К 1953-му году в КБ-11 уже работали И.Е.Тамм, Н.Н.Боголюбов, А.А.Ильюшин, (до приезда на Объект -- ректор Ленинградского государственного университета), Я.Б.Зельдович. И, конечно, Ю.Б.Харитон. Их научный авторитет был неоспорим. Хотя все они тогда еще не имели звания академика -- были членами-корреспондентами АН СССР. Интересные в научном плане исследования выполнялись многими рядовыми участниками оборонных разработок. Прибытие на Объект "настоящего" академика М.А.Лаврентьева лишь подтолкнуло естественный ход событий. Об этом говорит очень интересный документ. Это приказ о создании в КБ-11 Ученого совета, в который вошли ведущие специалисты разных областей. Таким образом, слова в письме Н.И.Павлову о том, что работа академика Лаврентьева поможет укрепить научное руководство института, воплощались в реальность. Но главной для М.А.Лаврентьева на Объекте оставалась задача создания заряда для артиллерийского снаряда.
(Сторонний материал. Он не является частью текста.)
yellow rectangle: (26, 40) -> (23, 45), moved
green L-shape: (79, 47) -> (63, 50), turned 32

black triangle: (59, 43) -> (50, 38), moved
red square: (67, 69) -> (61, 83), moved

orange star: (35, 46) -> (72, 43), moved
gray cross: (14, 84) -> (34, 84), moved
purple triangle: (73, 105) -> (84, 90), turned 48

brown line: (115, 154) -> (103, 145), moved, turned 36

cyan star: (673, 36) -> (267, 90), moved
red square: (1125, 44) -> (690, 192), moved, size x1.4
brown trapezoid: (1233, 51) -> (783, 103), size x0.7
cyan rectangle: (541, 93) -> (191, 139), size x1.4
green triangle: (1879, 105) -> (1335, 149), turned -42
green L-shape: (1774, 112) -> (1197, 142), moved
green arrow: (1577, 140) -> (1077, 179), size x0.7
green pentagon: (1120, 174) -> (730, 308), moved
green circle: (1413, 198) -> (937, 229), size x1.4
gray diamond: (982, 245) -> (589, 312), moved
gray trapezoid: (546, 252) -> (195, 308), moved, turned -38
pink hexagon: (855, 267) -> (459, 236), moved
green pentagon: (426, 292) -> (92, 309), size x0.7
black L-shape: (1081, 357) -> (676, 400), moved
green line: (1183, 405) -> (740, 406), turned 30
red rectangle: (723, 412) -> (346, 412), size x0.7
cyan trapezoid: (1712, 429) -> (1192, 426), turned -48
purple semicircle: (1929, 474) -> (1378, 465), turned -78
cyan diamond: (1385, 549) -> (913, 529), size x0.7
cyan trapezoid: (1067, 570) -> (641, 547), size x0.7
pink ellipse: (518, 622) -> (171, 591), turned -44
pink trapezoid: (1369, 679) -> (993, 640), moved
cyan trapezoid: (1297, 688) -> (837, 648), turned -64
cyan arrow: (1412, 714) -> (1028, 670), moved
Разработка называлась РДС-41

Окончательно решение об этой разработке было принято в середине 1952-го. Для конкретной реализации проекта в конце этого года в КБ-11 возник новый сектор -- одиннадцатый. По словам В.П.Жогина, который молодым специалистом начал работу на Объекте в 1953-м, к моменту создания сектора КБ-11 разрабатывало ядерные заряды не менее чем в два раза превышающие необходимые габариты для артиллерии. Прочность эти изделия имели меньше нужной в ... тысячу раз. Эти цифры дают представление о грандиозности поставленной задачи.

Как вспоминает в своих коротких записках В.П.Жогин, академик Лаврентьев стал научным руководителем сектора 11, а возглавил его В.М.Некруткин. Но документы, которые удалось обнаружить в архиве, немного дополняют эти факты.

Академик Лаврентьев был принят в КБ-11 начальником специального отдела 4 и, следовательно, руководил работами всех подразделений, входивших в отдел. О секторе 11 в его документах не упоминается. Но после некоторого поиска удалось обнаружить в архиве ВНИИЭФ документ, из которого стало ясно: в состав отдела 4 входили два сектора -- 11-й экспериментальный, который возглавлял М.А.Лаврентьев, и 12-й теоретический, которым стал руководить Н.Н.Боголюбов. Николай Николаевич, выдающийся физик-теоретик и математик, член-корреспондент АН СССР и академик АН УССР, отлично знакомый с Михаилом Алексеевичем, работал на Объекте с 1950 года. В составе руководимого Боголюбовым сектора 12 сотрудниками КБ-11 стали Д.В.Ширков и Л.В.Овсянников. В своих воспоминаниях В.П.Жогин указывает на них и на С.В.Иорданского как на сотрудников расчетно-теоретического отдела сектора 11, но это не меняет сути дела. Все упомянутые выше теоретики в тесном контакте с математиками ОПМ (отдел прикладной математики) Математического института им. Стеклова АН СССР решали задачи нейтронной физики. В этой работе активно участвовал и математик В.С.Владимиров, тогда уже кандидат наук (его диссертация была первой работой, представленной к защите в КБ-11). Вот что он вспоминает:

"В январе 1955-го я переехал с Объекта в ЦНИИ-58 под Москвой. Там М.А.Лаврентьев развернул работы, начатые на Объекте. Задачами нейтронной физики занимались Д.В.Ширков и я, расчеты проводились на машине "Стрела" в ОПМ и отделе А.А.Самарского. Задачи обжатия и газовой динамики были поручены Л.В.Овсянникову и С.В.Иорданскому, расчеты проводились на машине БЭСМ-1 у С.А.Лебедева в Институте точной механики и вычислительной техники."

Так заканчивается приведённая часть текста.